Es irónico: uno ve las columnas publicadas por los bloggers de mentalidad infantil, los libros escritos por los novelistas del fast-food a destajo, los programas de televisión que engendra tanto payaso bidimensional, y luego uno ve a Keiko Fujimori como candidata presidencial, y uno se da cuenta de que todo es lo mismo: por encima de cualquier otra cosa, es la desvergüenza de la idiotez, la admiración por la mediocridad, la insólita y orgullosa victoria de la inpacapacidad de reflexión.

Más allá de que este domingo gane Ollanta Humala o gane Keiko Fujimori, el hecho de que no haya ningún partido político real y suficiente detrás de ninguno (ni detrás de ninguno de los candidatos que quedaron en la carrera) ya es una victoria de la «fujimorización».

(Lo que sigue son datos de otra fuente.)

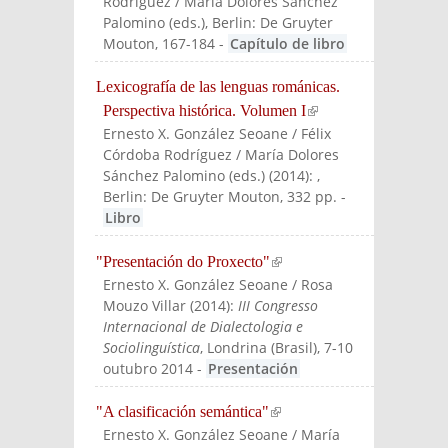
Rodríguez / María Dolores Sánchez
Palomino (eds.)
, Berlin: De Gruyter
Mouton
, 167-184
-
Capítulo de libro
Lexicografía de las lenguas románicas.
Perspectiva histórica. Volumen I
(link is
Ernesto X. González Seoane / Félix
external)
Córdoba Rodríguez / María Dolores
Sánchez Palomino (eds.)
(
2014
):
,
Berlin: De Gruyter Mouton
, 332 pp.
-
Libro
"Presentación do Proxecto"
(link is external)
Ernesto X. González Seoane / Rosa
Mouzo Villar
(
2014
):
III Congresso
Internacional de Dialectologia e
Sociolinguística
, Londrina (Brasil), 7-10
outubro 2014
-
Presentación
"A clasificación semántica"
(link is external)
Ernesto X. González Seoane / María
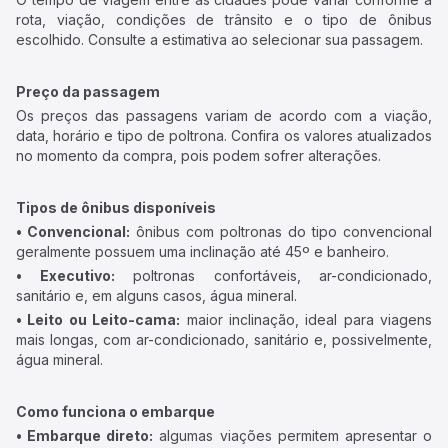
rota, viação, condições de trânsito e o tipo de ônibus
escolhido. Consulte a estimativa ao selecionar sua passagem.
Preço da passagem
Os preços das passagens variam de acordo com a viação,
data, horário e tipo de poltrona. Confira os valores atualizados
no momento da compra, pois podem sofrer alterações.
Tipos de ônibus disponíveis
• Convencional:
ônibus com poltronas do tipo convencional
geralmente possuem uma inclinação até 45º e banheiro.
• Executivo:
poltronas confortáveis, ar-condicionado,
sanitário e, em alguns casos, água mineral.
• Leito ou Leito-cama:
maior inclinação, ideal para viagens
mais longas, com ar-condicionado, sanitário e, possivelmente,
água mineral.
Como funciona o embarque
• Embarque direto:
algumas viações permitem apresentar o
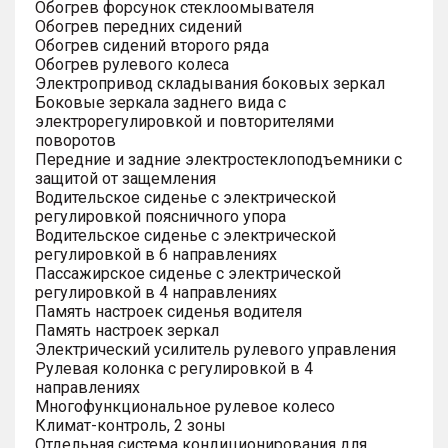
Обогрев форсунок стеклоомывателя
Обогрев передних сидений
Обогрев сидений второго ряда
Обогрев рулевого колеса
Электропривод складывания боковых зеркал
Боковые зеркала заднего вида с
электрорегулировкой и повторителями
поворотов
Передние и задние электростеклоподъемники с
защитой от защемления
Водительское сиденье с электрической
регулировкой поясничного упора
Водительское сиденье с электрической
регулировкой в 6 направлениях
Пассажирское сиденье с электрической
регулировкой в 4 направлениях
Память настроек сиденья водителя
Память настроек зеркал
Электрический усилитель рулевого управления
Рулевая колонка с регулировкой в 4
направлениях
Многофункциональное рулевое колесо
Климат-контроль, 2 зоны
Отдельная система кондиционирования для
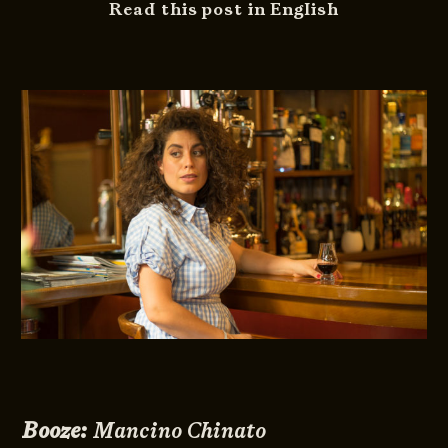
Read this post in English
Booze:​
Mancino Chinato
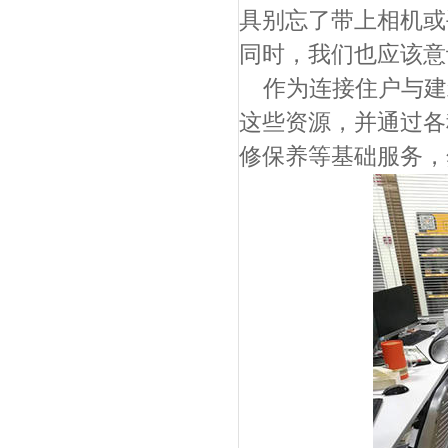
具别忘了带上相机或
同时，我们也应该意
作为连接住户与建
这些资源，并通过各
修保养等基础服务，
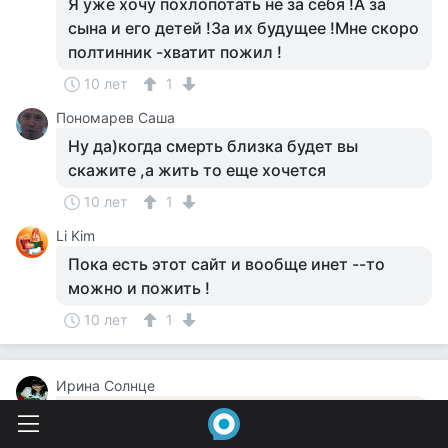
Я уже хочу похлопотать не за себя !А за
сына и его детей !За их будущее !Мне скоро
полтинник -хватит пожил !
10 лет
1
Пономарев Саша
Ну да)когда смерть близка будет вы
скажите ,а жить то еще хочется
10 лет
1
Li Kim
Пока есть этот сайт и вообще инет --то
можно и пожить !
10 лет
1
Ирина Солнце
Живут живут среди нас...как не помотришь
кругом...одни инопланетяне)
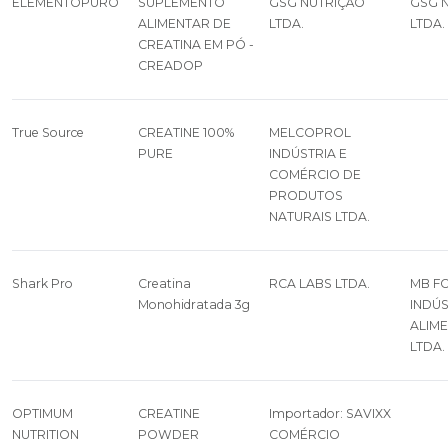
ELEMENTOPURO
SUPLEMENTO
GSG NUTRIÇÃO
GSG 
ALIMENTAR DE
LTDA.
LTDA.
CREATINA EM PÓ -
CREADOP
True Source
CREATINE 100%
MELCOPROL
PURE
INDÚSTRIA E
COMÉRCIO DE
PRODUTOS
NATURAIS LTDA.
Shark Pro
Creatina
RCA LABS LTDA.
MB F
Monohidratada 3g
INDÚS
ALIM
LTDA.
OPTIMUM
CREATINE
Importador: SAVIXX
NUTRITION
POWDER
COMÉRCIO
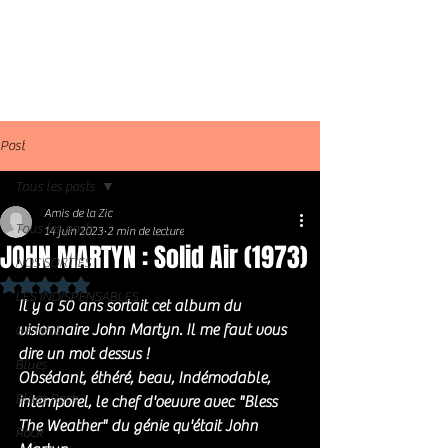
Post
Tous les posts
Amis de la Zic
Tous les posts
14 juin 2023
2 min de lecture
JOHN MARTYN : Solid Air (1973)
NOS SORTIES
Noté NaN étoiles sur 5.
LES INDISPENSABLES
Il y a 50 ans sortait cet album du 
visionnaire John Martyn. Il me faut vous 
Général
dire un mot dessus !
Blues
Obsédant, éthéré, beau, Indémodable, 
Blues Rock
intemporel, le chef d'oeuvre avec "Bless 
The Weather" du génie qu'était John 
Rock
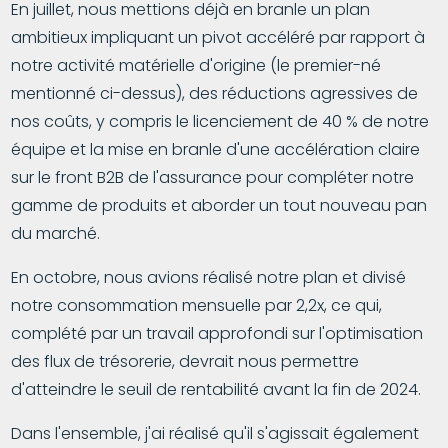
En juillet, nous mettions déjà en branle un plan
ambitieux impliquant un pivot accéléré par rapport à
notre activité matérielle d'origine (le premier-né
mentionné ci-dessus), des réductions agressives de
nos coûts, y compris le licenciement de 40 % de notre
équipe et la mise en branle d'une accélération claire
sur le front B2B de l'assurance pour compléter notre
gamme de produits et aborder un tout nouveau pan
du marché.
En octobre, nous avions réalisé notre plan et divisé
notre consommation mensuelle par 2,2x, ce qui,
complété par un travail approfondi sur l'optimisation
des flux de trésorerie, devrait nous permettre
d'atteindre le seuil de rentabilité avant la fin de 2024.
Dans l'ensemble, j'ai réalisé qu'il s'agissait également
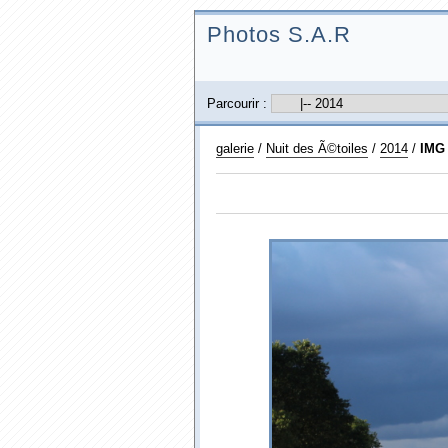
Photos S.A.R
Parcourir :
galerie
/
Nuit des Ã©toiles
/
2014
/
IMG 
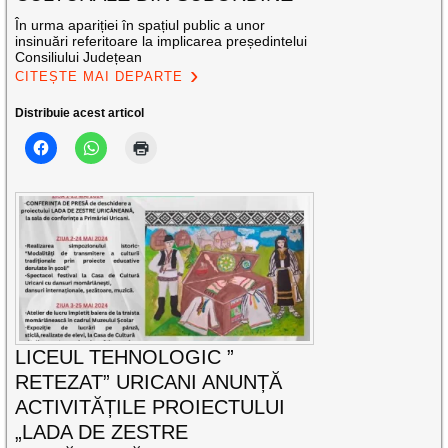
În urma apariției în spațiul public a unor
insinuări referitoare la implicarea președintelui
Consiliului Județean
CITEȘTE MAI DEPARTE
Distribuie acest articol
LICEUL TEHNOLOGIC ”
RETEZAT” URICANI ANUNȚĂ
ACTIVITĂȚILE PROIECTULUI
„LADA DE ZESTRE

Obviamente, será peor si además gana el fujimorismo. Pero sería un gran error creer que el fujimorismo político es el único rival. El proceso de pérdida de la vergüenza y de pérdida del orgullo, el proceso de creciente desamor por la inteligencia y por la actividad intelectual, el proceso de desvanecimiento de los límites éticos y de la conducta moral, todo eso a lo que llamamos «fujimorización», sigue adelante, y es el rival trascendente, el que deberemos derrotar, sin importar cuál sea el resultado de la elección.

La sola coyuntura de elegir entre dos opciones y que una sea una mafia, y que esa mafia tenga el apoyo de millones de peruanos, ya es una derrota, de la que tendremos que resarcirnos pronto si queremos ser un país viable.